**Task requirements:** Please output every line of the material as it stands, without the pictures.

**Data extracts:**
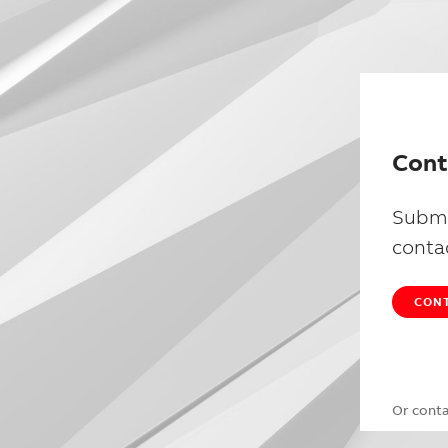
Cont
Submi
conta
CONT
Or cont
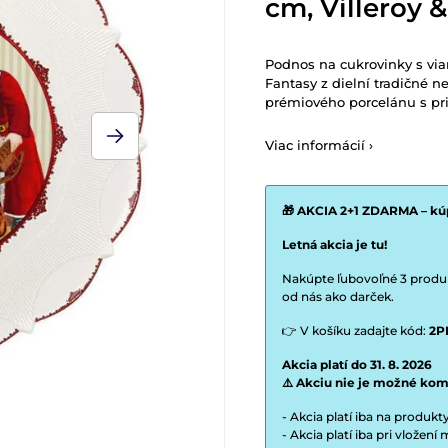
cm, Villeroy 
Podnos na cukrovinky s via
Fantasy z dielní tradičné n
prémiového porcelánu s p
Viac informácií ›
🎁 AKCIA 2+1 ZDARMA – kúp
Letná akcia je tu!
Nakúpte ľubovoľné 3 produkt
od nás ako darček.
👉 V košíku zadajte kód:
2P
Akcia platí do 31. 8. 2026
⚠️ Akciu nie je možné kom
- Akcia platí iba na produk
- Akcia platí iba pri vložen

**Answer box:**
Cont
Submi
conta
CONT
Or cont
cm, Villeroy 
Podnos na cukrovinky s via
Fantasy z dielní tradičné n
prémiového porcelánu s p
Viac informácií ›
🎁 AKCIA 2+1 ZDARMA – kúp
Letná akcia je tu!
Nakúpte ľubovoľné 3 produkt
od nás ako darček.
👉 V košíku zadajte kód:
2P
Akcia platí do 31. 8. 2026
⚠️ Akciu nie je možné kom
- Akcia platí iba na produk
- Akcia platí iba pri vložen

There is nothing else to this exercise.